Se houvesse a condenação, o governo é que seria responsável por pagar a multa, pois o professor estava em horário de trabalho. Geraldo move uma ação contra a Secretaria de Educação.
A reportagem da Época apurou que uma ONG, da mesma cidade, faz oficinas para ajudar os professores a lidarem com a diversidade sexual. O Centro de Apoio e Solidariedade à Vida leva textos e vídeo sobre o que já foi discutido na área. "O professor fica assistindo para ver que não é um bicho de sete cabeças", disse Anselmo Figueiredo, diretor da ONG e coordenador do projeto.
Acompanhando uma dessas oficinas, a jornalista notou como é difícil tratar o tema com os adolescentes. "É possível uma pessoa nascer com pênis e se sentir mulher?", perguntou Anselmo a uma turma de 1o ano do ensino médio. Um aluno respondeu em voz alta: "Todo homem que gosta de homem se sente mulher!". E continuou em voz baixa: "O Henrique (o nome foi trocado) se sentia mulher…". O comentário foi seguido por risadinhas a seu redor.

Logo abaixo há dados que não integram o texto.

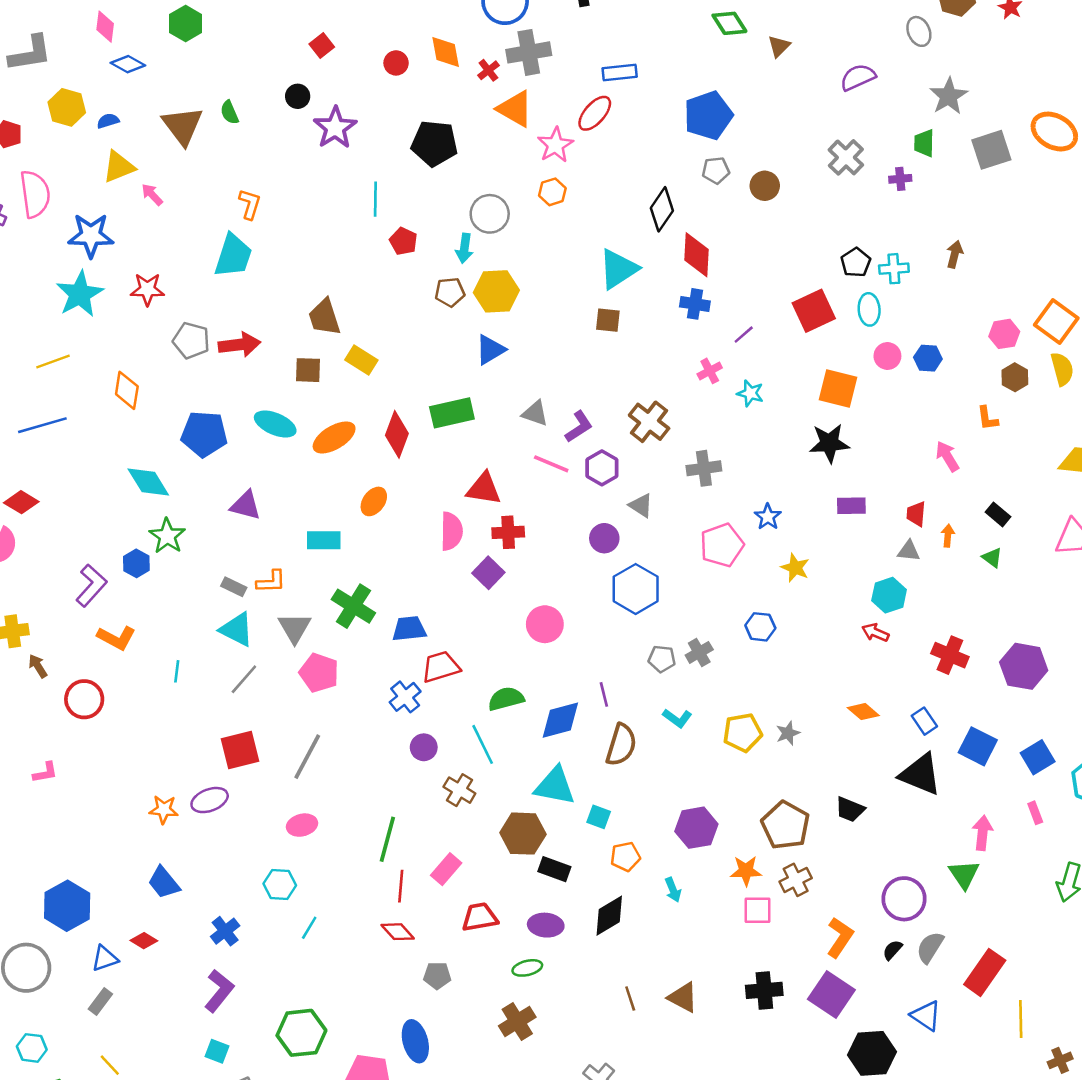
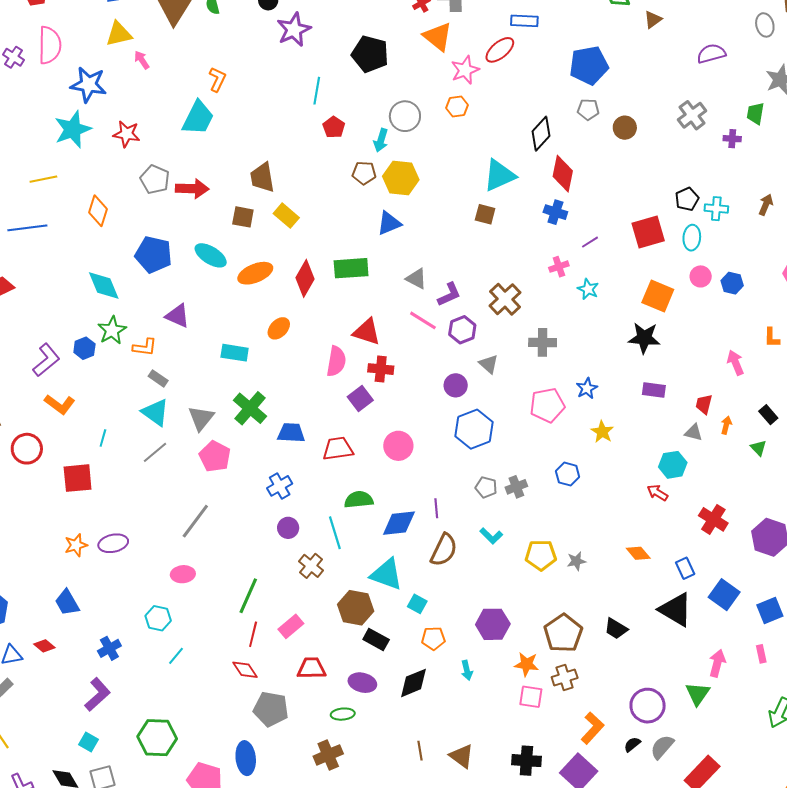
orange L-shape: (271, 582) -> (145, 347), moved
red trapezoid: (441, 667) -> (338, 449), moved
red square: (240, 750) -> (78, 478), moved
orange star: (164, 810) -> (76, 545), turned -30
gray pentagon: (437, 976) -> (271, 709), size x1.6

Anselmo se referia a um colega que estudou na mesma sala. Gay assumido, Henrique foi cercado e agredido por dez alunos mais velhos no ano passado. Anselmo continuou: "Vamos repensar nosso comportamento. Por que homem não pode gostar de balé?". Os alunos responderam em coro: "Hummm…". O próprio Anselmo riu com os alunos. Segundo a matéria, ele sabe que apenas uma oficina não vai mudar a cabeça de ninguém. "Precisa de trabalho constante, cartazes, atividades e intervenção do professor quando o preconceito aparecer."